The Marad massacre was the incident of religious violence leading to the killing of Hindus and Muslim at the Marad Beach of the Kozhikode district, Kerala, India.

In the 2002 Marad massacre at Marad, three Hindus and two Muslims were killed in a sudden breach of peace due to scuffles between two groups that began as a trivial altercation over drinking water at the public tap. Out of 393 people arrested, 213 were from Rashtriya Swayamsevak Sangh (RSS) and Bharatiya Janata Party (BJP).
Who were the rest?

In the 2003 Marad massacre eight Hindus were killed by Islamic extremist and one attacker, Mohammed Ashker, was hit by accident and was also killed. The judicial commission that probed the incident concluded that leaders of the  Indian Union Muslim League were directly involved in both the conspiracy and execution of the massacre. This political party was directly involved in both the conspiracy and execution of Kerala’s worst ever communal carnage, says the report of the judicial commission probing the three-year-old Marad massacre The commission affirmed "a clear communal conspiracy, with Muslim fundamentalist organisations involved". The commission couldn't find evidence to support the involvement of foreign organisations. The courts sentenced 62 Muslims to life imprisonment for committing the massacre in 2009 – most of whom belonged to the Indian Union Muslim League, People's Democratic Party, and National Development Front.

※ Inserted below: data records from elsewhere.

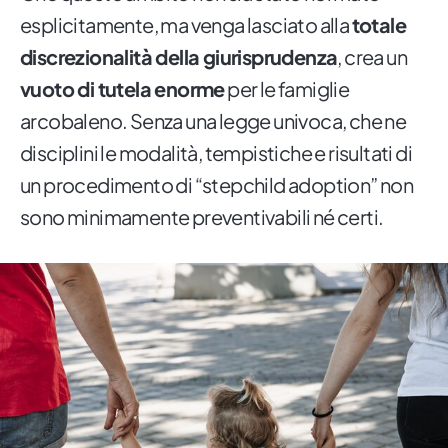
esplicitamente, ma venga lasciato alla
totale
discrezionalità della giurisprudenza
, crea un
vuoto di tutela enorme
per le famiglie
arcobaleno. Senza una legge univoca, che ne
disciplini le modalità, tempistiche e risultati di
un procedimento di “stepchild adoption” non
sono minimamente preventivabili né certi.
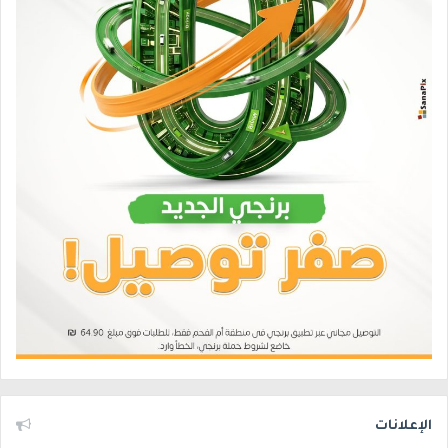
الإعلانات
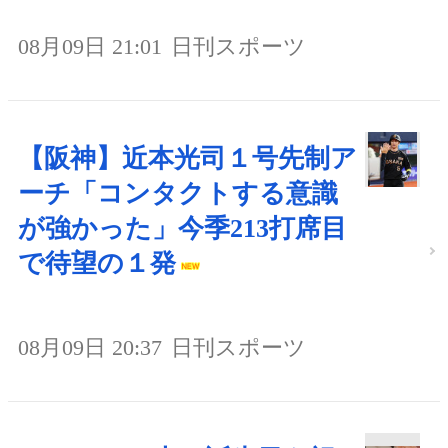
08月09日 21:01
日刊スポーツ
【阪神】近本光司１号先制ア
ーチ「コンタクトする意識
が強かった」今季213打席目
で待望の１発
08月09日 20:37
日刊スポーツ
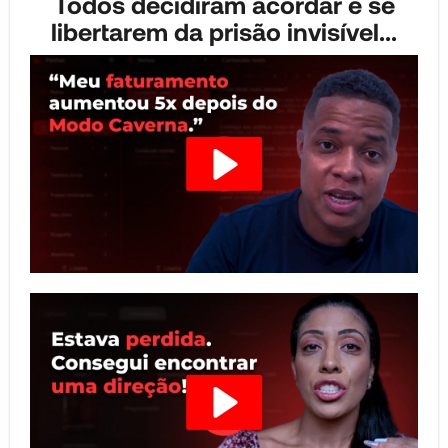
Todos decidiram acordar e se
libertarem da prisão invisível...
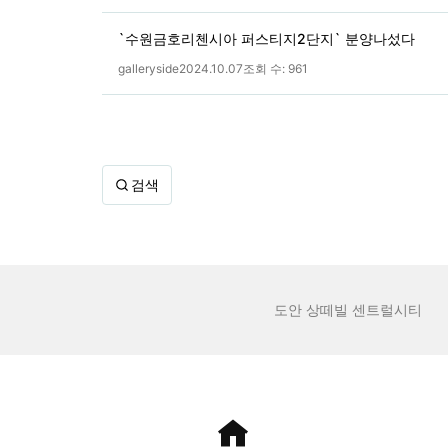
`수원금호리첸시아 퍼스티지2단지` 분양나섰다
galleryside
2024.10.07
조회 수:
961
검색
도안 상떼빌 센트럴시티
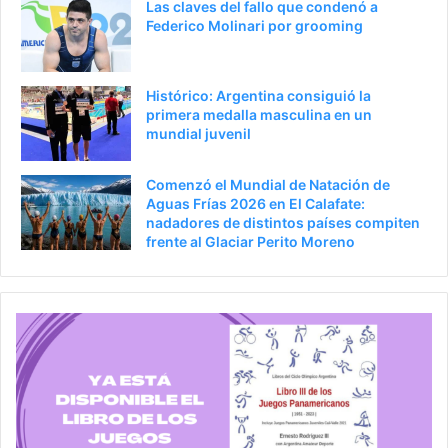
Las claves del fallo que condenó a
Federico Molinari por grooming
Histórico: Argentina consiguió la
primera medalla masculina en un
mundial juvenil
Comenzó el Mundial de Natación de
Aguas Frías 2026 en El Calafate:
nadadores de distintos países compiten
frente al Glaciar Perito Moreno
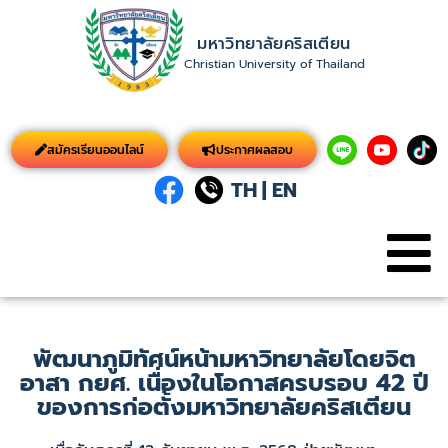
มหาวิทยาลัยคริสเตียน
Christian University of Thailand
สมัครเรียนออนไลน์
ประกาศผลสอบ
TH
|
EN
พัฒนาภูมิทัศน์หน้ามหาวิทยาลัยโดยจิต
อาสา กยศ. เนื่องในโอกาสครบรอบ 42 ปี
ของการก่อตั้งมหาวิทยาลัยคริสเตียน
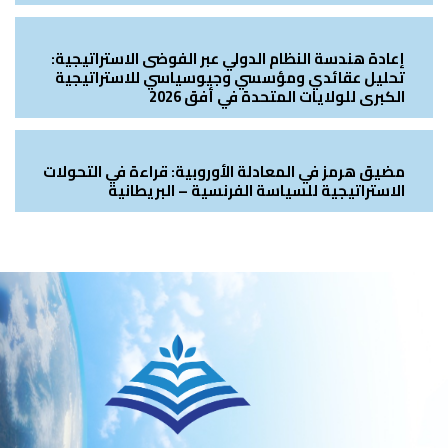
إعادة هندسة النظام الدولي عبر الفوضى الاستراتيجية:
تحليل عقائدي ومؤسسي وجيوسياسي للاستراتيجية
الكبرى للولايات المتحدة في أفق 2026
مضيق هرمز في المعادلة الأوروبية: قراءة في التحولات
الاستراتيجية للسياسة الفرنسية – البريطانية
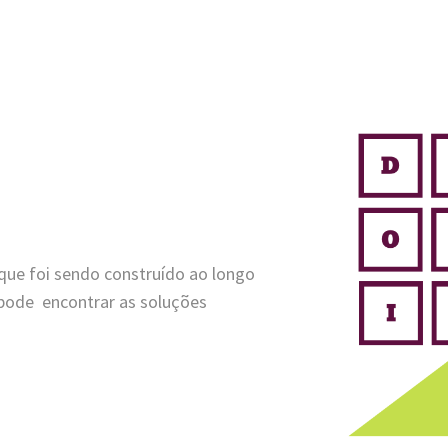
 que foi sendo construído ao longo
 pode encontrar as soluções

The attackers also threw bombs with the intention of inflicting more deaths, but the bombs did not explode.

January 2002 riots

On 3 and 4 January 2002 at Marad, three Hindus and two Muslims were killed in a sudden breach of peace due to scuffles between two groups that began as a trivial altercation over drinking water at the public tap. Police present at the time stood watching the incident, failing to capture the criminals. Out of 393 people arrested, 213 were from Rashtriya Swayamsevak Sangh (RSS) and Bharatiya Janata Party (BJP), 86 from Muslim League, 78 from Communist Party of India (Marxist) (CPI(M)) and Communist Party of India (CPI), and couple of them from Indian National League (INL), National Development Front (NDF) – now renamed "Popular Front of India" and rest of the parties. Government troops were later sent in to patrol the area.

Conviction
 27 December 2008: A Special Court convicted 63 accused, in a case relating to the May 2003 communal attack at Marad beach near Kozhikode in Kerala, while acquitting 76 others for want of evidence.
 15 January 2009: A sessions Court in Kozhikode pronounced life sentence on 62 of 63 convicts in 2001's Marad carnage case. One convict, who has already served five years in jail, was released.

May 2003 riots

On 2 May 2003, in the early evening, eight Hindus were hacked to death by a Muslim mob on the beach after reeling in their catch for the day.

Initial investigation report of the Crime Branch Inspector General of Police, Mahesh Kumar Singhla, had dropped enough hints that the NDF was behind the massacre of eight people at Marad on 2 May. Mahesh Kumar Singhla was not able to give enough evidences in front of Thomas P Joseph commission on his arguments.

Later, the government troops unearthed a huge cache of weapons including 17 bombs. The police commissioner, TK Vinod Kumar stated: "It was an operation carried out by a well-knit organization. It was a quick and sudden attack which was over in 10 minutes. The attack came from a particular community.".

One of the attackers, Mohammed Ashker, was also killed during the incident.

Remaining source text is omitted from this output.